• [Exercise]: Only the lines from the start of the data through the one containing "Bollywood after Punjabi film..." belong in your answer; return them exactly.

Saved data entries:
Start of Block

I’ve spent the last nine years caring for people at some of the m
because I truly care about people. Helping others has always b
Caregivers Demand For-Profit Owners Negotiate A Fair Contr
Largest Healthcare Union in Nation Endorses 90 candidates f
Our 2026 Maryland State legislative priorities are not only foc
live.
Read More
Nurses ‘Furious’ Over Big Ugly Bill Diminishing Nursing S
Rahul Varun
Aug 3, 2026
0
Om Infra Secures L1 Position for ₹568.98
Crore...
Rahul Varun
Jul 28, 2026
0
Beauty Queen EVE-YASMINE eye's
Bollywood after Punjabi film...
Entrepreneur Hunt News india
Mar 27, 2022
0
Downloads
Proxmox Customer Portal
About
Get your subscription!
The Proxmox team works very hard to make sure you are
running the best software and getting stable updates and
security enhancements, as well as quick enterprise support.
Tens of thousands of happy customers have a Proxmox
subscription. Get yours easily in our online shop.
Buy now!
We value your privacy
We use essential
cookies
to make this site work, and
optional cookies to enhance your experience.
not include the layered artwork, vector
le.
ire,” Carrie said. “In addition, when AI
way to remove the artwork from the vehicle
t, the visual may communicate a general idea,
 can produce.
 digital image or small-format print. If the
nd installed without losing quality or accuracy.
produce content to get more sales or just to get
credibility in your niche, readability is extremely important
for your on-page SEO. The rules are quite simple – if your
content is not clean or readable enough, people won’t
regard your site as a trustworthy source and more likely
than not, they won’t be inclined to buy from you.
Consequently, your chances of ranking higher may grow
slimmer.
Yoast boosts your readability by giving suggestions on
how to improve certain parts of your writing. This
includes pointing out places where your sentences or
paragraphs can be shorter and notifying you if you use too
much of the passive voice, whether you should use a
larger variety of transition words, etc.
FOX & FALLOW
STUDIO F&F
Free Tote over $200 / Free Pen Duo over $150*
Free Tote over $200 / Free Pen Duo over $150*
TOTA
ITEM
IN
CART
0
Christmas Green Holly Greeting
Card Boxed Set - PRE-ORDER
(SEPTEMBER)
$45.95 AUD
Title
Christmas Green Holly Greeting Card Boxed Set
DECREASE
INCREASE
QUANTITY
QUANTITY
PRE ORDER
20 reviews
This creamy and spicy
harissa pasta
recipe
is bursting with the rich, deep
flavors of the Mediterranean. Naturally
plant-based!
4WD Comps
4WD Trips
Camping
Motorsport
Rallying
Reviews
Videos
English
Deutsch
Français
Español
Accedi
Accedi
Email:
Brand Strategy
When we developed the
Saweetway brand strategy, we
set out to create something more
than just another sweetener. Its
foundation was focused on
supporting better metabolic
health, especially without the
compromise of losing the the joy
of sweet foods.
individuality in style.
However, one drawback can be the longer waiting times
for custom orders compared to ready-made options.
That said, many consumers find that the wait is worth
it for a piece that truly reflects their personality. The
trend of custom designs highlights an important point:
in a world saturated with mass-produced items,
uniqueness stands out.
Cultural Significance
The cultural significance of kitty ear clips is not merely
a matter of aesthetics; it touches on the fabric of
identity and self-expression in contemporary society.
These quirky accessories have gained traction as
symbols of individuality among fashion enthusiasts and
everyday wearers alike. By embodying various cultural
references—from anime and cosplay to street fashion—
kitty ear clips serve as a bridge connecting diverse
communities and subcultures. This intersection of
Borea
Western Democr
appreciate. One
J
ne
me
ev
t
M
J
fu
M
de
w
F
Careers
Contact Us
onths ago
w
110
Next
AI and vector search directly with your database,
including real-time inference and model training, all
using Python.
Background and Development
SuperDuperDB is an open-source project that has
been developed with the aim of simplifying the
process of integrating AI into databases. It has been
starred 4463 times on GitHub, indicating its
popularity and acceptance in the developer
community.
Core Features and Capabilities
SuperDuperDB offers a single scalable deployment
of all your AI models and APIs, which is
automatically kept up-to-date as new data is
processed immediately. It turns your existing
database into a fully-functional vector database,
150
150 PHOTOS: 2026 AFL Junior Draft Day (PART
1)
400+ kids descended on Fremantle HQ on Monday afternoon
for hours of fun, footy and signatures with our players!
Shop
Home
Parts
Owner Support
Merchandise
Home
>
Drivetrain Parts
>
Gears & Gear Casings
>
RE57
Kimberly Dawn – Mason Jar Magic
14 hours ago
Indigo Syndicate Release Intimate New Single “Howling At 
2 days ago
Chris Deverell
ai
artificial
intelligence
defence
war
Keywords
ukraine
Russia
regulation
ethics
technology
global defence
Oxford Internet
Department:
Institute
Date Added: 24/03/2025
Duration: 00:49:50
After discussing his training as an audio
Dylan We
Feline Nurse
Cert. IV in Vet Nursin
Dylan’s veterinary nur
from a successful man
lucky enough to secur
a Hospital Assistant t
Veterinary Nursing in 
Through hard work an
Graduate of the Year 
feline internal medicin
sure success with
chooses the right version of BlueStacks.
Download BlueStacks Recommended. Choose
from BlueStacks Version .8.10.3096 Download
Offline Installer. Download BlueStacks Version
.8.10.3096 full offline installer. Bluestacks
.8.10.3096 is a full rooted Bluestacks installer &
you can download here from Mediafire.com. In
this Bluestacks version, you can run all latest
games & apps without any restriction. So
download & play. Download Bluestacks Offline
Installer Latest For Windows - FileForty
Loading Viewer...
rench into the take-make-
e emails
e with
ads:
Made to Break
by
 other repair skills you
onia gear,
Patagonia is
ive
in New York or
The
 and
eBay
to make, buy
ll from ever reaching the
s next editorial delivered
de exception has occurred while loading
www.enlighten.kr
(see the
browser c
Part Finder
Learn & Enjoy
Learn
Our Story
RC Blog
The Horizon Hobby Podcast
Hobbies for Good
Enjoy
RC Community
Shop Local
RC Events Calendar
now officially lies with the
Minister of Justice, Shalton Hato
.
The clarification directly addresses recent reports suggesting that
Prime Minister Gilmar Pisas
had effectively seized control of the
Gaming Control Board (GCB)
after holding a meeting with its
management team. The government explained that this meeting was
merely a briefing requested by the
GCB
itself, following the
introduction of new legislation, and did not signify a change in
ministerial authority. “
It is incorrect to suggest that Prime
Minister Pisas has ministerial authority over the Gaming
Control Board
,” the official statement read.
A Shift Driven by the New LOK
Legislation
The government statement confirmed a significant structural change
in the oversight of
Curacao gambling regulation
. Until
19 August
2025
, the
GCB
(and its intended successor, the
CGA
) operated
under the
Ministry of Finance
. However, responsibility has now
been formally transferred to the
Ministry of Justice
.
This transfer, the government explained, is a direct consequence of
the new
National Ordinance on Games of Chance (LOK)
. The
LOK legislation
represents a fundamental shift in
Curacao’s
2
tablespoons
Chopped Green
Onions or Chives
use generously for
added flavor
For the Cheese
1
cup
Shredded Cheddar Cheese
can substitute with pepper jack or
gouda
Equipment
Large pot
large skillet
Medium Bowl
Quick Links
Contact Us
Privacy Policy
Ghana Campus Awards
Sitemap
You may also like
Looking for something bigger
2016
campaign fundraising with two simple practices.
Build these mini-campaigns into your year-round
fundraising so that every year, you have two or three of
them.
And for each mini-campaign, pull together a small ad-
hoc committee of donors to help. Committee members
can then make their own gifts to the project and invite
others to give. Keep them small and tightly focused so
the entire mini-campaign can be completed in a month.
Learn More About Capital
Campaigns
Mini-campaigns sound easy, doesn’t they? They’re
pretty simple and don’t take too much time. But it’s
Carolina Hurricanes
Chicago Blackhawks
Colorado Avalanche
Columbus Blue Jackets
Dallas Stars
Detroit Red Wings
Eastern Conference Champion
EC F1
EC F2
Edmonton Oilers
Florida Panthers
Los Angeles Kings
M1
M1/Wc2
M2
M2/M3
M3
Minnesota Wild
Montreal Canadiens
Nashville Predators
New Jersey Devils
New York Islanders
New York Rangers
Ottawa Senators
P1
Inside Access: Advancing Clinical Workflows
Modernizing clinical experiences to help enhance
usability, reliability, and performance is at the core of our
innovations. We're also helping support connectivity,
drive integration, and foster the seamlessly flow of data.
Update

End of Block

• [Solution]:
I’ve spent the last nine years caring for people at some of the m
because I truly care about people. Helping others has always b
Caregivers Demand For-Profit Owners Negotiate A Fair Contr
Largest Healthcare Union in Nation Endorses 90 candidates f
Our 2026 Maryland State legislative priorities are not only foc
live.
Read More
Nurses ‘Furious’ Over Big Ugly Bill Diminishing Nursing S
Rahul Varun
Aug 3, 2026
0
Om Infra Secures L1 Position for ₹568.98
Crore...
Rahul Varun
Jul 28, 2026
0
Beauty Queen EVE-YASMINE eye's
Bollywood after Punjabi film...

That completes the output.